INFORMATION SHOWN section start
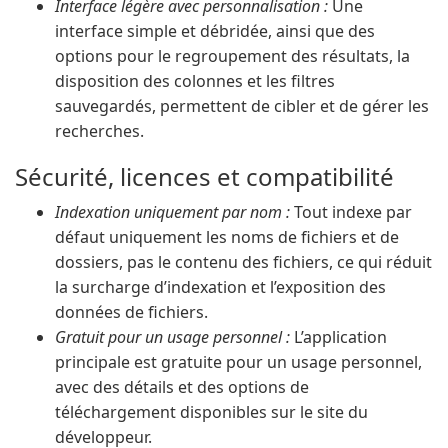
Interface légère avec personnalisation :
Une
interface simple et débridée, ainsi que des
options pour le regroupement des résultats, la
disposition des colonnes et les filtres
sauvegardés, permettent de cibler et de gérer les
recherches.
Sécurité, licences et compatibilité
Indexation uniquement par nom :
Tout indexe par
défaut uniquement les noms de fichiers et de
dossiers, pas le contenu des fichiers, ce qui réduit
la surcharge d’indexation et l’exposition des
données de fichiers.
Gratuit pour un usage personnel :
L’application
principale est gratuite pour un usage personnel,
avec des détails et des options de
téléchargement disponibles sur le site du
développeur.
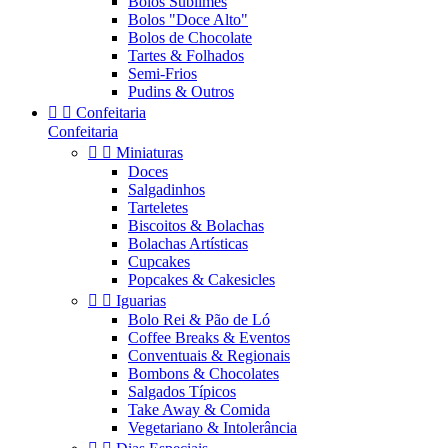
Bolos Sublimes
Bolos "Doce Alto"
Bolos de Chocolate
Tartes & Folhados
Semi-Frios
Pudins & Outros


Confeitaria
Confeitaria


Miniaturas
Doces
Salgadinhos
Tarteletes
Biscoitos & Bolachas
Bolachas Artísticas
Cupcakes
Popcakes & Cakesicles


Iguarias
Bolo Rei & Pão de Ló
Coffee Breaks & Eventos
Conventuais & Regionais
Bombons & Chocolates
Salgados Típicos
Take Away & Comida
Vegetariano & Intolerância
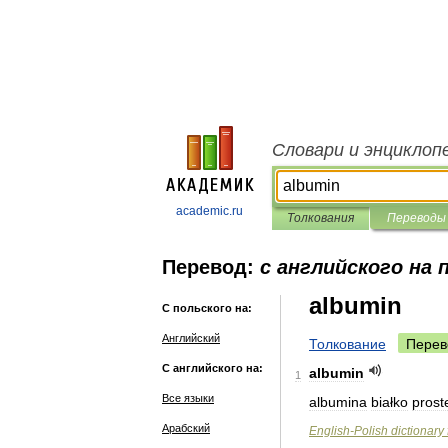
Словари и энциклоп
academic.ru
Толкования
Переводы
Перевод:
с английского на 
albumin
С польского на:
Английский
Толкование
Перев
С английского на:
albumin
1
Все языки
albumina
białko
prost
Арабский
English
-
Polish
dictionary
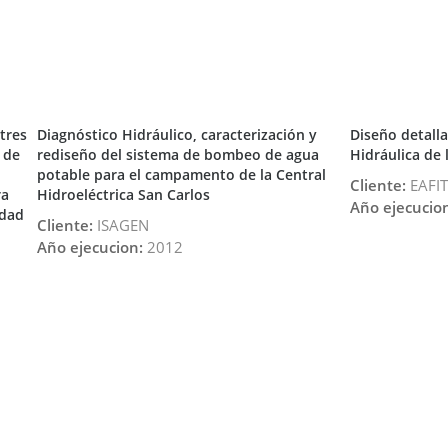
 tres
Diagnóstico Hidráulico, caracterización y
Diseño detall
 de
rediseño del sistema de bombeo de agua
Hidráulica de 
potable para el campamento de la Central
Cliente:
EAFIT
ra
Hidroeléctrica San Carlos
Año ejecucio
idad
Cliente:
ISAGEN
Año ejecucion:
2012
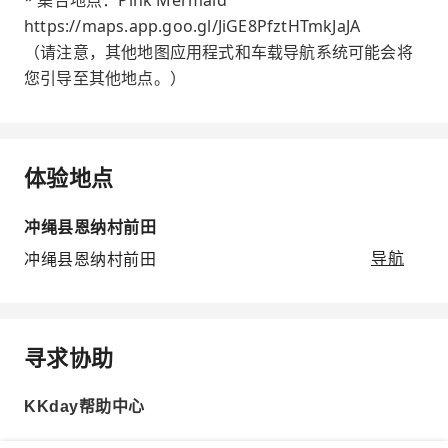
* 集合地点：Pink Mermaid
https://maps.app.goo.gl/JiGE8PfztHTmkJaJA
（请注意，其他地图应用程式和车载导航系统可能会将
您引导至其他地点。）
体验地点
冲绳县恩纳村前田
冲绳县恩纳村前田
导航
寻求协助
KKday帮助中心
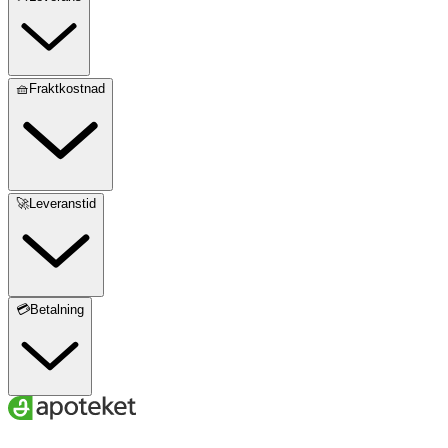
🧺Fraktkostnad
🚀Leveranstid
💳Betalning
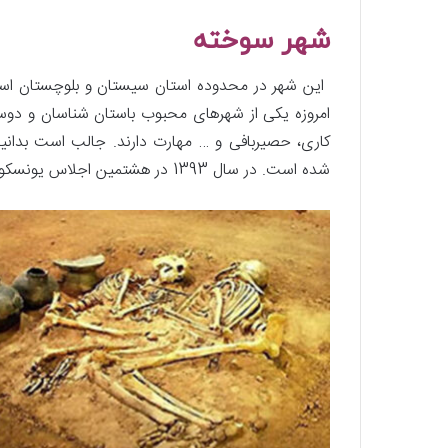
شهر سوخته
امروزه یکی از شهرهای محبوب باستان شناسان و دوس
کاری، حصیربافی و … مهارت دارند. جالب است بدا
شده است. در سال 1393 در هشتمین اجلاس یونسکو، این شهر به عنوان میراث جهانی یونسکو ثبت گردیده است.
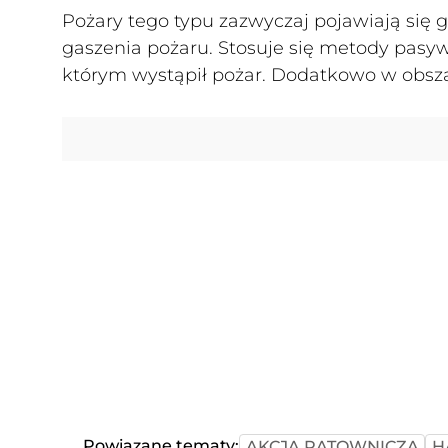
Pożary tego typu zazwyczaj pojawiają się
gaszenia pożaru. Stosuje się metody pasy
którym wystąpił pożar. Dodatkowo w obszar
Powiązane tematy:
AKCJA RATOWNICZA
H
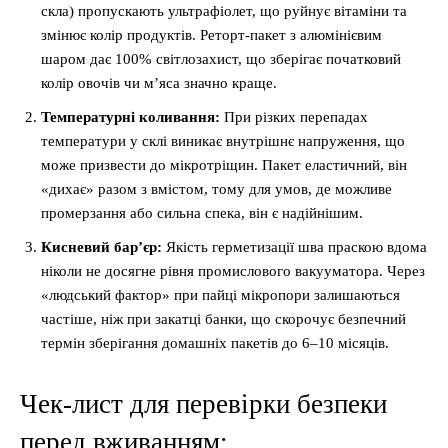
скла) пропускають ультрафіолет, що руйнує вітаміни та
змінює колір продуктів. Реторт-пакет з алюмінієвим
шаром дає 100% світлозахист, що зберігає початковий
колір овочів чи м’яса значно краще.
Температурні коливання:
При різких перепадах
температури у склі виникає внутрішнє напруження, що
може призвести до мікротріщин. Пакет еластичний, він
«дихає» разом з вмістом, тому для умов, де можливе
промерзання або сильна спека, він є надійнішим.
Кисневий бар’єр:
Якість герметизації шва праскою вдома
ніколи не досягне рівня промислового вакууматора. Через
«людський фактор» при пайці мікропори залишаються
частіше, ніж при закатці банки, що скорочує безпечний
термін зберігання домашніх пакетів до 6–10 місяців.
Чек-лист для перевірки безпеки
перед вживанням:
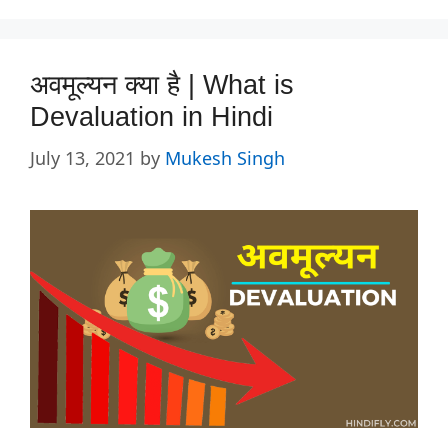
अवमूल्यन क्या है | What is
Devaluation in Hindi
July 13, 2021
by
Mukesh Singh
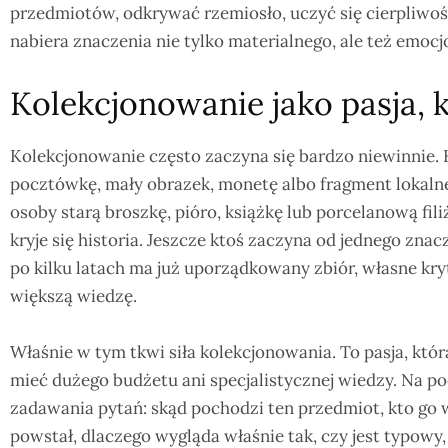
przedmiotów, odkrywać rzemiosło, uczyć się cierpliwoś
nabiera znaczenia nie tylko materialnego, ale też emocj
Kolekcjonowanie jako pasja, 
Kolekcjonowanie często zaczyna się bardzo niewinnie. 
pocztówkę, mały obrazek, monetę albo fragment lokalneg
osoby starą broszkę, pióro, książkę lub porcelanową fil
kryje się historia. Jeszcze ktoś zaczyna od jednego znac
po kilku latach ma już uporządkowany zbiór, własne kr
większą wiedzę.
Właśnie w tym tkwi siła kolekcjonowania. To pasja, która
mieć dużego budżetu ani specjalistycznej wiedzy. Na p
zadawania pytań: skąd pochodzi ten przedmiot, kto go wy
powstał, dlaczego wygląda właśnie tak, czy jest typowy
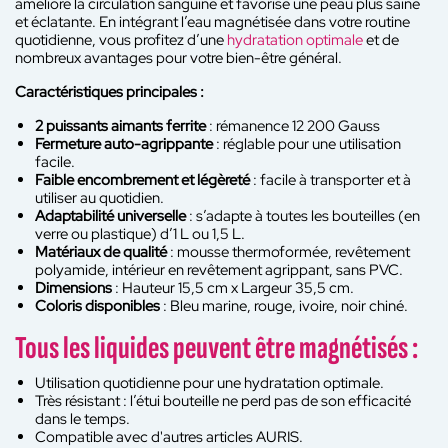
améliore la circulation sanguine et favorise une peau plus saine
et éclatante. En intégrant l’eau magnétisée dans votre routine
quotidienne, vous profitez d’une
hydratation optimale
et de
nombreux avantages pour votre bien-être général.
Caractéristiques principales :
2 puissants aimants ferrite
: rémanence 12 200 Gauss
Fermeture auto-agrippante
: réglable pour une utilisation
facile.
Faible encombrement et légèreté
: facile à transporter et à
utiliser au quotidien.
Adaptabilité universelle
: s’adapte à toutes les bouteilles (en
verre ou plastique) d’1 L ou 1,5 L.
Matériaux de qualité
: mousse thermoformée, revêtement
polyamide, intérieur en revêtement agrippant, sans PVC.
Dimensions
: Hauteur 15,5 cm x Largeur 35,5 cm.
Coloris disponibles
: Bleu marine, rouge, ivoire, noir chiné.
Tous les liquides peuvent être magnétisés :
Utilisation quotidienne pour une hydratation optimale.
Très résistant : l’étui bouteille ne perd pas de son efficacité
dans le temps.
Compatible avec d'autres articles AURIS.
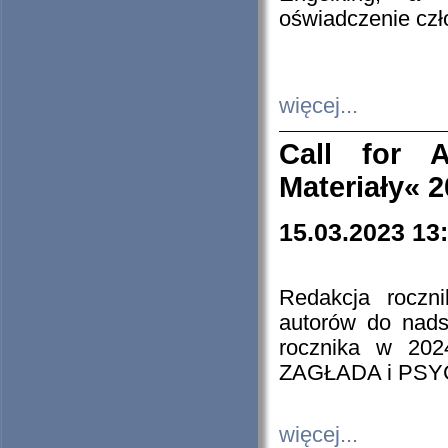
oświadczenie cz
więcej...
Call for A
Materiały« 
15.03.2023 13
Redakcja roczn
autorów do nads
rocznika w 202
ZAGŁADA i PS
więcej...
INFORMATION SHOWN section end
## WORK ORDER:
Answer with a single number: how many lines in the data above have the string "avec" in them?

## WRITTEN ANSWER:
3